To address the first research question, "What are the topics covered and prioritized in school board meetings? Are certain topics across documents and words closely associated to each other?", I create Figures 1-6. Figures 1-5 focus on Topic Modeling, while Figure 6 focuses on Word Embeddings. To explore the topics covered and prioritized in school board meetings, I restricted the Corpus's document string to nouns before applying the CountVectorizer to further limit the Corpus to 4000 maximum features while removing English stop words to create the vector space in the table [TRANSCRIPTS_DOCS_DISTRICT_DATE](https://virginia.box.com/s/t4kw5ygeq4t8y9nihyu9hel6qbtvoagi). I then apply Latent Dirichlet Allocation with 10 topics, 50 iterations, learning offsets of 50, and a random state of 0 to generate both the [THETA](https://virginia.box.com/s/qb883w238z3374x9s3y21p68l3n6gf8v) and [PHI](https://virginia.box.com/s/kw0ceg4i98ktg1jsxrwb797884x53t5b) tables (Note: I create a [PHI](https://virginia.box.com/s/zg984lww8hdp92bj2sum5d9atyfu9a2n) table that is mergeable to the Vocab table as well).

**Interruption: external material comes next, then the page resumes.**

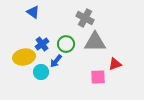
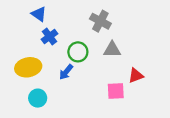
gray triangle: (95, 42) -> (112, 50), size x0.7
blue cross: (42, 44) -> (50, 37), moved
cyan circle: (41, 72) -> (38, 98), moved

To generate Figure 1, I simply took the document weight sum and plotted the topics in ascending order, allowing me to understand both the topics covered and prioritized in school board meetings. However, since it is very possible for these topics to be closely associated, I generate Figures 2-5 to capture both the document's and the topic's similarity and contiguity to unpack those associations. Figures 2 and 4 leverage Hierarchical Agglomerative Clustering using cosine similarity and ward linkage methods to respectively group the documents and topic words into similar topics. Figures 3 and 5 estimates the kendall rank correlation between topics for each Theta and Phi before plotting them into a heatmap. Finally for Figure 6, I create a [Word Embedding table](https://virginia.box.com/s/pb6o5bjxz7xzhly3l0vgfo99dijrn169) by converting the Corpus into a format usable for Gensim Corpus and applying word2vec. The word2vec parameters leveraeg a window of 3, vector size of 256, minimum count of 50, and 4 workers. I then generate a set of coordinates from the word embeddings and apply t-distributed Stochastic Neighboring Embedding with a learning rate of 200, perplexity of 20, two components, one thousand random iterations, and a random state of 1337. I further restrict the plot to better align with the topic modeling done.

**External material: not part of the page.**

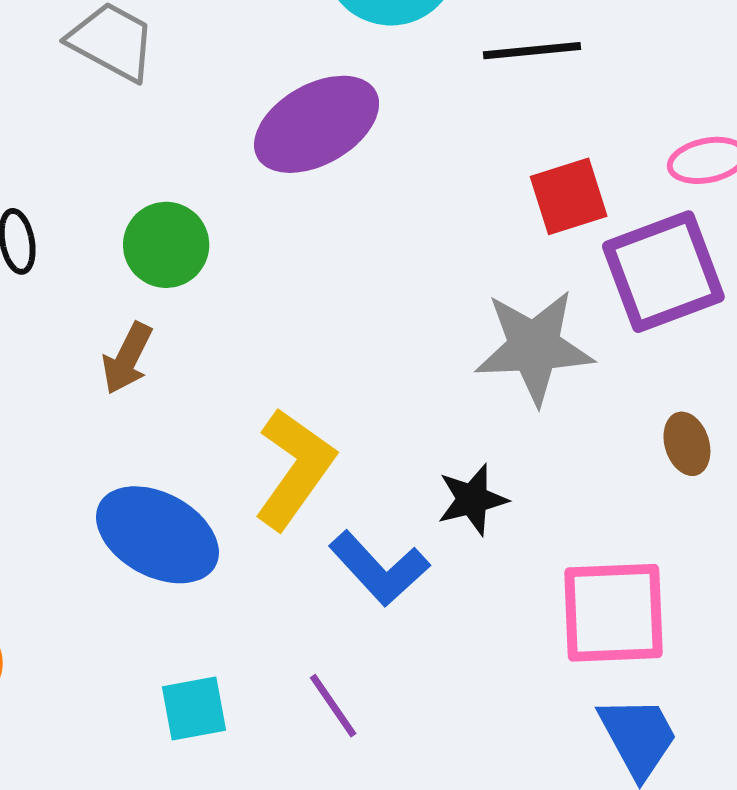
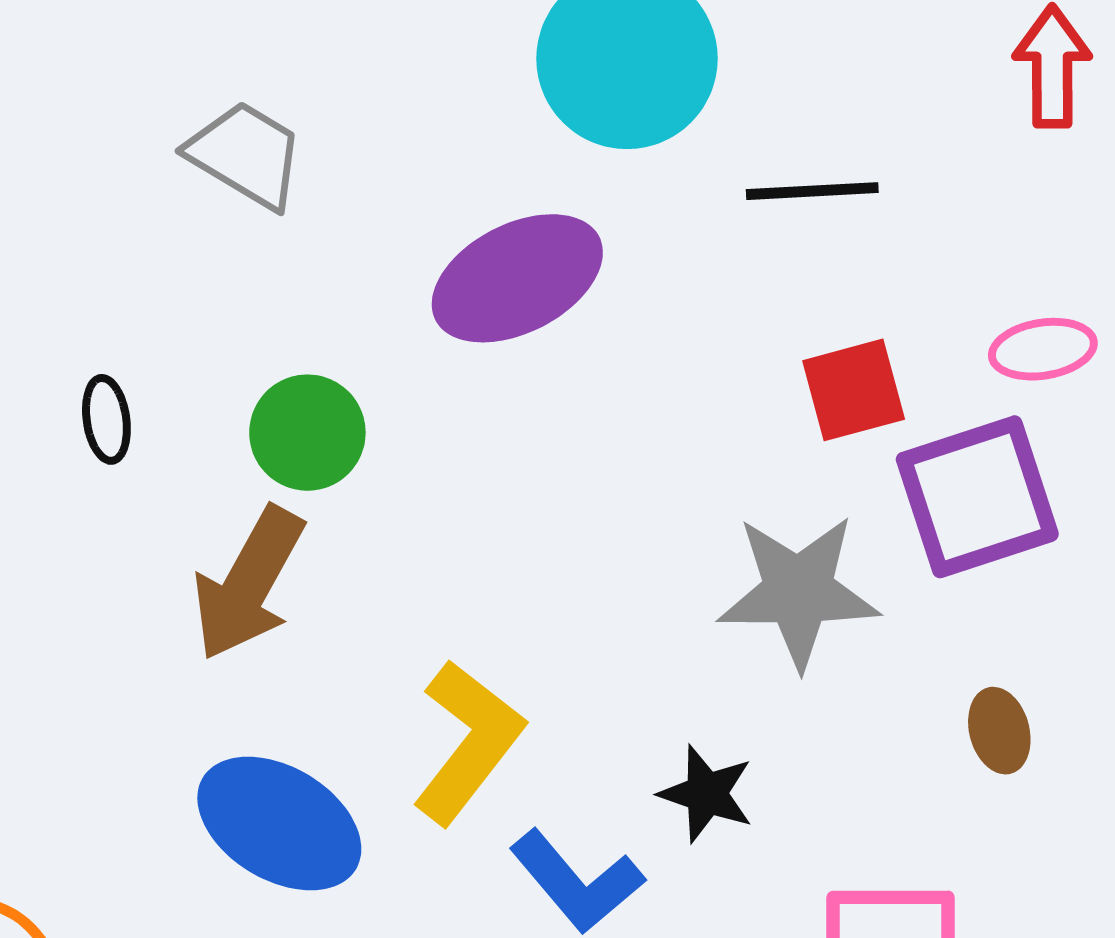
brown arrow: (127, 358) -> (248, 583), size x1.6
black star: (472, 499) -> (706, 794), turned 30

To address the second research question of "What is the overall sentiment for each school district, and is that correlated with particular topics?" I prioritize a rules-based approach over a lexicon-based approach for measuring sentiment (but create the lexicon-based sentiment anyway in [TRANSCRIPT_DICTIONARY_LEXICONS](https://virginia.box.com/s/2vecybbb51yj690kedfpbrzxe0bemghr). In particular, a lexicon-based approach features a limited vocabulary, assumes monosemy, and cannot detect context; these problems may mis-measure the actual sentiment happening in individual's speeches at school board meetings, so I apply a VADER sentiment approach. I do so by setting up the Corpus into sentence strings before using VADER's sentiment intensity analyzer; the compound sentiments of each sentence are averaged at the district-level (instead of document) to create [TRANSCRIPT_DISTRICT_ID_SENTIMENT](https://virginia.box.com/s/almgbifdcgl57f4tsem18lbyyl6eayb1) table to help answer the research questions. To describe the overall sentiment for each school district, I simply plot a histogram with 20 bins and default settings to achieve a baseline understanding of compound sentiment for each school district (Figure 7). I then identify the top three topics for each school district by extracting out the topics with the largest alpha values from the previously conducted topic modeling before merging the compound sentiment. I then create a set of scatter plots (Figures 7-10) that correlates each school district's top 3 topics and the compound sentiment score.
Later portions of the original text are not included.